Three patients were treated at dose level 1 (erlotinib 100 mg) without limiting toxicity. Two of six patients at dose level 2 (erlotinib 125 mg) had dose-limiting toxicities, neutropenia and thrombocytopenia, causing dose delay and elevated liver enzymes. The MTD for erlotinib in combination with twice weekly gemcitabine-based chemoradiation was 100 mg/day. Eleven additional patients were treated at dose level 1. All twenty patients were assessable for toxicity. Seventeen patients were assessable for response. The partial response rate was 35% and 53% had stable disease. The median survival for all patients was 18.7 months.
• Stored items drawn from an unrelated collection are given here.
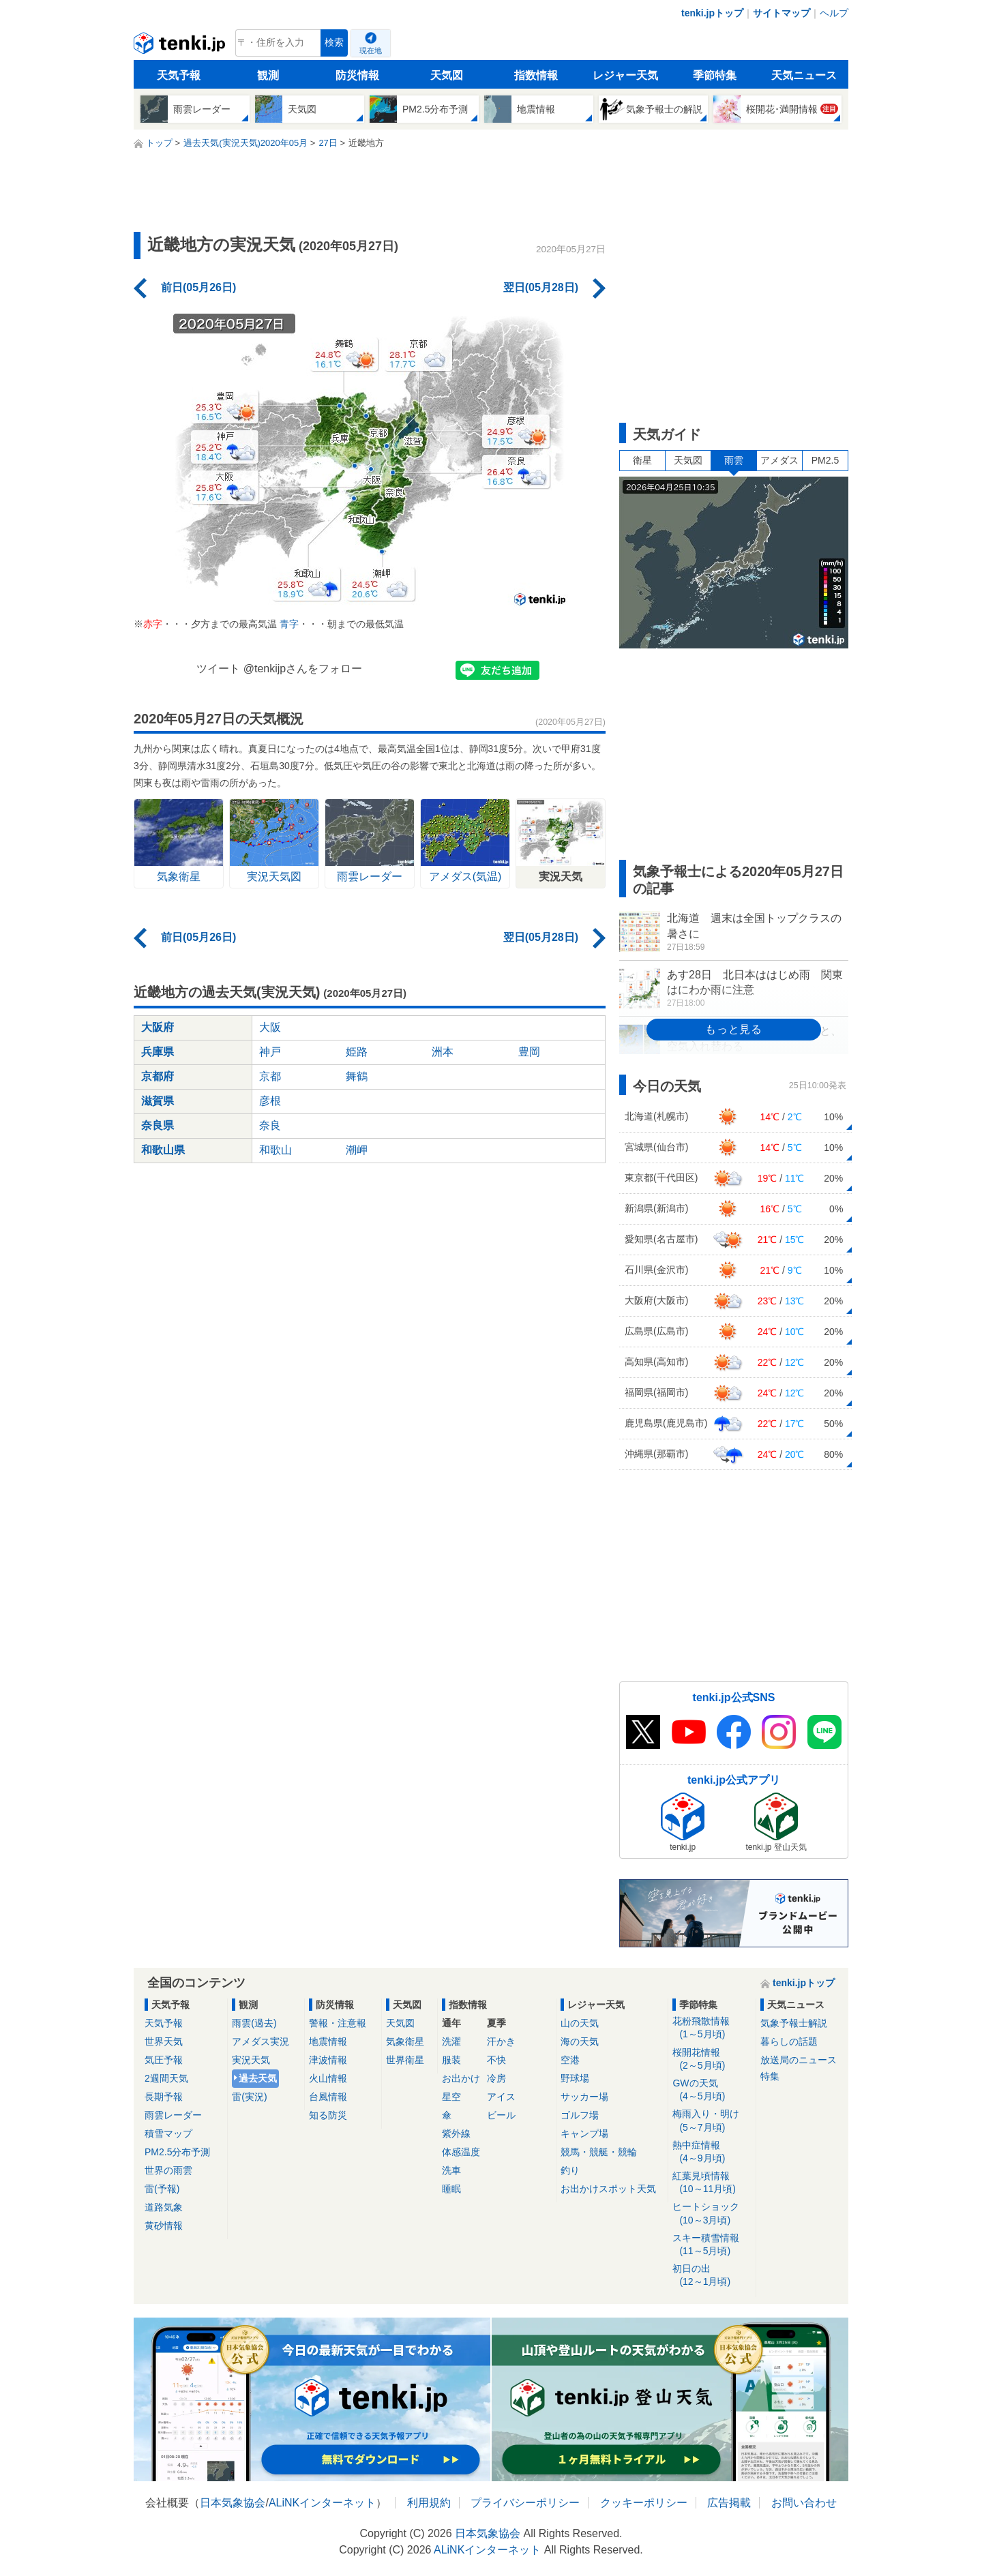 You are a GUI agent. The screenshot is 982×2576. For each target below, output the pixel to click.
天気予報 (178, 75)
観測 (268, 75)
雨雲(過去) (254, 2023)
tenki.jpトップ (712, 13)
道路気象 (164, 2207)
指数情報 (536, 75)
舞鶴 (357, 1076)
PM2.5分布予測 (177, 2151)
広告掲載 (729, 2502)
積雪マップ (168, 2133)
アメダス (779, 460)
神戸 (270, 1052)
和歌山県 (163, 1150)
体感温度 (461, 2151)
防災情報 (357, 75)
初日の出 (711, 2275)
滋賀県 (157, 1101)
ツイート (218, 668)
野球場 (575, 2078)
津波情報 (328, 2059)
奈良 (270, 1125)
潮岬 (357, 1150)
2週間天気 (166, 2078)
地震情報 (328, 2041)
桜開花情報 (711, 2059)
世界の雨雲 (168, 2170)
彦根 (270, 1101)
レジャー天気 (625, 75)
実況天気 (251, 2059)
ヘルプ (834, 13)
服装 (451, 2059)
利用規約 (429, 2502)
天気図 (446, 75)
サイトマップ (781, 13)
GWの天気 (711, 2090)
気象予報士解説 (793, 2023)
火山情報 (328, 2078)
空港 (570, 2059)
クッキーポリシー (643, 2502)
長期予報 (164, 2096)
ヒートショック (711, 2213)
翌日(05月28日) (540, 287)
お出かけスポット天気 (608, 2188)
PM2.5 (825, 460)
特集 (769, 2076)
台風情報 (328, 2096)
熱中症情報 (711, 2152)
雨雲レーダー (173, 2115)
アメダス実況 (260, 2041)
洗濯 (451, 2041)
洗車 (451, 2170)
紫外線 (456, 2133)
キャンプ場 (584, 2133)
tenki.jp (181, 46)
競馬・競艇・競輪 (599, 2151)
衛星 (642, 460)
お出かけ (461, 2078)
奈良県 (157, 1125)
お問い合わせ (804, 2502)
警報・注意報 (337, 2023)
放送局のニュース (798, 2059)
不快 (496, 2059)
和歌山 (275, 1150)
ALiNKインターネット (322, 2502)
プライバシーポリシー (525, 2502)
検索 (334, 43)
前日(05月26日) (198, 287)
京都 (270, 1076)
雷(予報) (162, 2188)
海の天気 (580, 2041)
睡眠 (451, 2188)
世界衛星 (405, 2059)
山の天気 (580, 2023)
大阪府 (157, 1027)
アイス (501, 2096)
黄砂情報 (164, 2225)
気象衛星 (405, 2041)
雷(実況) (249, 2096)
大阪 (270, 1027)
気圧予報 (164, 2059)
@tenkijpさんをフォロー (303, 668)
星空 (451, 2096)
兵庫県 (157, 1052)
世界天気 (164, 2041)
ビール (501, 2115)
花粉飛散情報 (711, 2028)
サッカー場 (584, 2096)
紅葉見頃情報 (711, 2183)
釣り (570, 2170)
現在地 (370, 50)
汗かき (501, 2041)
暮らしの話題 (789, 2041)
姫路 (357, 1052)
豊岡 (529, 1052)
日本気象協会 (232, 2502)
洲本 (442, 1052)
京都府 (157, 1076)
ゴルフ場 (580, 2115)
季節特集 (714, 75)
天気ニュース (804, 75)
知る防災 (328, 2115)
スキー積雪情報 (711, 2245)
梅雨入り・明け (711, 2120)
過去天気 (258, 2078)
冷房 (496, 2078) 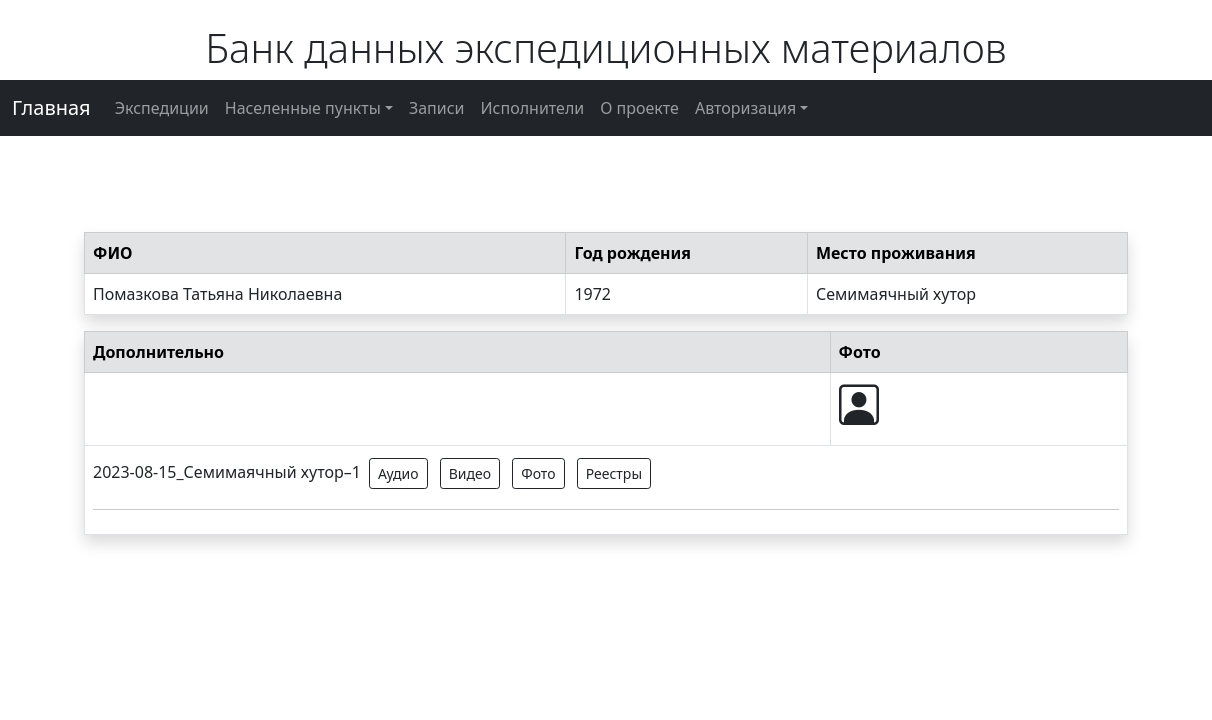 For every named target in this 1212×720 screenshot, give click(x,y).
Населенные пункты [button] (303, 108)
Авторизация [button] (745, 108)
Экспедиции (162, 108)
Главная (51, 107)
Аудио (398, 473)
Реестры (614, 473)
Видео (470, 473)
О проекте (639, 108)
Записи (437, 108)
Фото (538, 473)
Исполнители (533, 108) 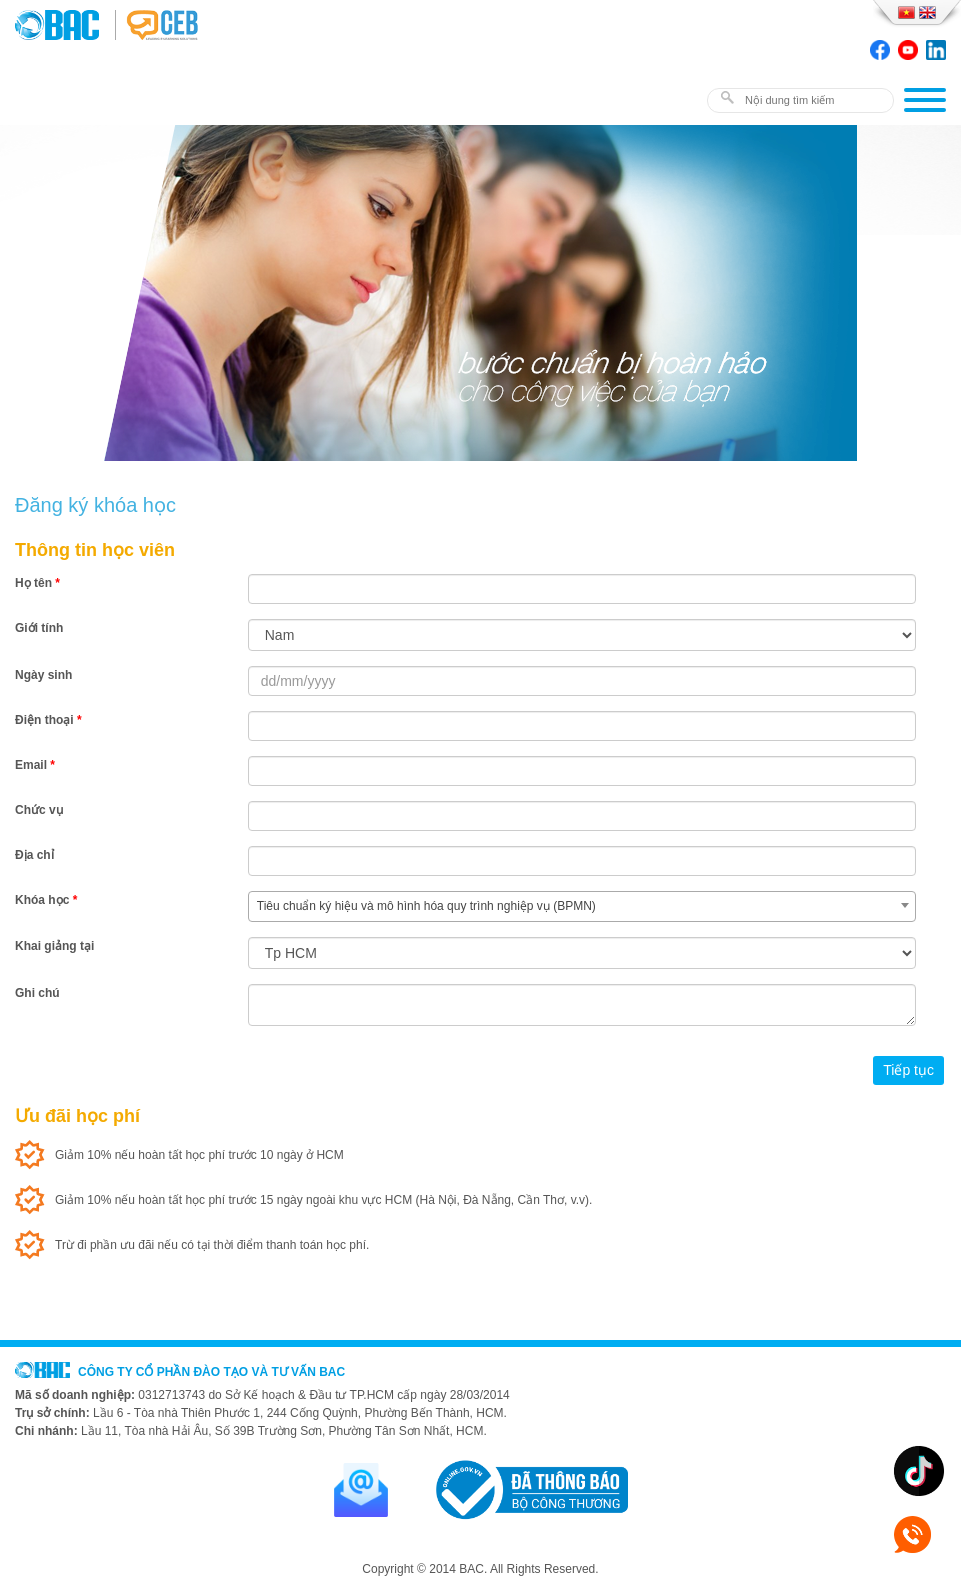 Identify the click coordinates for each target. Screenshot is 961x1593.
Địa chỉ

In combination with fixed dose gemcitabine at 40 mg/m(2) twice weekly and radiation at 180 cGy/day, the MTD of erlotinib was found to be 100 mg/day. This is a relatively well tolerated, biologically active combination in a poor prognostic cancer.
确定厄洛替尼与每周两次吉西他滨及放射治疗(RT)联合应用于局部晚期胰腺癌时的最大耐受剂量(MTD),评估该联合方案的安全性和毒性特征,并次要评估疗效、肿瘤进展时间和总生存期。
未接受过治疗的局部晚期胰腺癌患者接受每日厄洛替尼治疗,联合每周两次40mg/m²、持续30分钟的吉西他滨,以及在5.5周内每天180cGy、分28次给予的放射治疗,总量为5040cGy。厄洛替尼在连续队列中进行剂量递增(100mg、125mg)。确定MTD后,扩大队列以更好地明确毒性和初步疗效。所有患者均接受手术分期。放化疗后,患者在21天周期的第1天和第8天接受每周一次1000mg/m²的吉西他滨维持治疗,并每日服用厄洛替尼,共四个周期。
3例患者在剂量水平1(厄洛替尼100mg)接受治疗,未出现剂量限制性毒性。剂量水平2(厄洛替尼125mg)的6例患者中有2例出现剂量限制性毒性,即中性粒细胞减少和血小板减少,导致剂量延迟和肝酶升高。厄洛替尼与每周两次基于吉西他滨的放化疗联合应用时的MTD为每日100mg。另外11例患者在剂量水平1接受治疗。所有20例患者均可评估毒性。17例患者可评估疗效。部分缓解率为35%,53%病情稳定。所有患者的中位生存期为18.7个月。
与每周两次40mg/m²的固定剂量吉西他滨及每天180cGy的放射治疗联合应用时,厄洛替尼的MTD为每日100mg。在预后较差的癌症中,这是一种耐受性相对良好且具有生物活性的联合方案。